• What to produce:
Only lines containing the string "département" belong in the answer; find them in the records and copy them.
>>>
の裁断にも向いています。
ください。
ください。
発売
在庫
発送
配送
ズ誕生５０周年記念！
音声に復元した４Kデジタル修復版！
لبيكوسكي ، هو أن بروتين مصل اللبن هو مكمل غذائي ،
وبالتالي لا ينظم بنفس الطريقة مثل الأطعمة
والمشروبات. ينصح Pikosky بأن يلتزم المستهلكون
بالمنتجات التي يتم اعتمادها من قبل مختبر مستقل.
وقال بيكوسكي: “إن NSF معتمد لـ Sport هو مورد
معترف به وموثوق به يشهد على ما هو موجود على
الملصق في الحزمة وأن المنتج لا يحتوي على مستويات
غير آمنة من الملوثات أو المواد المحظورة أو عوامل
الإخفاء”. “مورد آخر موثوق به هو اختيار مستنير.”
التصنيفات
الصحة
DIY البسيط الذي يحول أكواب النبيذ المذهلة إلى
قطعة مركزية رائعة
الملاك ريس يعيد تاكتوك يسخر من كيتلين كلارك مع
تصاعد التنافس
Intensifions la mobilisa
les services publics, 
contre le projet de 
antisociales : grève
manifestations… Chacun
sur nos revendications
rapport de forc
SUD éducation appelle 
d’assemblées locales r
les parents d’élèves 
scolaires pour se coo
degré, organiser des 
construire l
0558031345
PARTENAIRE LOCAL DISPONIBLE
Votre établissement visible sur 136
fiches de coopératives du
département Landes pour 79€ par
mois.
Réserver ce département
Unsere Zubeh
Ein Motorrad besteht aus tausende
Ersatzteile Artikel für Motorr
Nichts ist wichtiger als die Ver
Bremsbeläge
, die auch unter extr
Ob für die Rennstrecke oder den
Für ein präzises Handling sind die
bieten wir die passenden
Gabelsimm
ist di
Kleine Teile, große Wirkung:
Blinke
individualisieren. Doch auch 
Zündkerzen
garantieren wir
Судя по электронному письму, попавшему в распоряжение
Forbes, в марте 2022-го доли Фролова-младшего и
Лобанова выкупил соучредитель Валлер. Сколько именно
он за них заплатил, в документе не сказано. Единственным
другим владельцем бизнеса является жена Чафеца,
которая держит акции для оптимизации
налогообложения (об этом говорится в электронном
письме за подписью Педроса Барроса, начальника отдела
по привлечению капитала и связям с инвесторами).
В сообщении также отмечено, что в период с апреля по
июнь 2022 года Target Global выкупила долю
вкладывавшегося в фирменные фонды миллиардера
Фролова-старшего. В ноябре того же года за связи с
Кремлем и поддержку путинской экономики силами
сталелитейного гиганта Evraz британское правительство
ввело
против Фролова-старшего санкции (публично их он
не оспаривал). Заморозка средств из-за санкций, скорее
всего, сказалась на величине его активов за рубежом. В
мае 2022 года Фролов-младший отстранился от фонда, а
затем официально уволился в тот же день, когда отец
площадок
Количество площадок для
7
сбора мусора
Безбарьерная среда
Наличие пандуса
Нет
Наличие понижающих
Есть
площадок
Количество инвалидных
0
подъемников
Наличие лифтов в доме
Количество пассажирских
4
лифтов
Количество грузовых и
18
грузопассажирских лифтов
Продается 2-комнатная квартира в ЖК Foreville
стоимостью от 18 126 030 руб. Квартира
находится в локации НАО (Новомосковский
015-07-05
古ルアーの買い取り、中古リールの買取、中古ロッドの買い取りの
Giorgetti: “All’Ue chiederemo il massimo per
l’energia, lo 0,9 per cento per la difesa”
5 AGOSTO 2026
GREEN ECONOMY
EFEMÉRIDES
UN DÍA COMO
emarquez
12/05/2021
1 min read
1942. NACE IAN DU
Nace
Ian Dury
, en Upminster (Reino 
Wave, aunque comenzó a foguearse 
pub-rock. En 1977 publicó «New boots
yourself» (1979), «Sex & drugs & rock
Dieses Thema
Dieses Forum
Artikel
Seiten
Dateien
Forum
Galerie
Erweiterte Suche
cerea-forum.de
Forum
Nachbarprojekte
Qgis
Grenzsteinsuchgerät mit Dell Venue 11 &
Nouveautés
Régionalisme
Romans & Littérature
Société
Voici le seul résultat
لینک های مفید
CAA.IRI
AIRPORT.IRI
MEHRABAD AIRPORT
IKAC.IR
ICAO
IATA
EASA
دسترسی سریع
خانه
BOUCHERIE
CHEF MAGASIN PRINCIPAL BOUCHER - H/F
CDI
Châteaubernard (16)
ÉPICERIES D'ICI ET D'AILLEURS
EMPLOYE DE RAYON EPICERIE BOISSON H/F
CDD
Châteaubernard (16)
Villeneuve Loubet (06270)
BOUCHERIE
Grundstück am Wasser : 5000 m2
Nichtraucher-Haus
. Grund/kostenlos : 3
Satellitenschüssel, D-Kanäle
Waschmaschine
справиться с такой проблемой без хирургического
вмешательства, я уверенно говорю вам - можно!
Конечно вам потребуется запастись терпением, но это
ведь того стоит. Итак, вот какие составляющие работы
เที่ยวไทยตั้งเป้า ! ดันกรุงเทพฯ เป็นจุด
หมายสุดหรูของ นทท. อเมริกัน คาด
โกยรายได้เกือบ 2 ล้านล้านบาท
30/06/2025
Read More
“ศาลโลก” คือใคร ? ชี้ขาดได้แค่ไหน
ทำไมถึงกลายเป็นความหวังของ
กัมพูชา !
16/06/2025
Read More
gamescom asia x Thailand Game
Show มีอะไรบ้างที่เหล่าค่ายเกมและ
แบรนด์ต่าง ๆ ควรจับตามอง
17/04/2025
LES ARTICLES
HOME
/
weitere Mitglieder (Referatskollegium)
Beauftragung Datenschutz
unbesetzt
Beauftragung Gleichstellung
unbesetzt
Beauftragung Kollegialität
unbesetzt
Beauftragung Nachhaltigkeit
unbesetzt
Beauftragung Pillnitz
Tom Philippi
<<<
• Result for this task:
département Landes pour 79€ par
Réserver ce département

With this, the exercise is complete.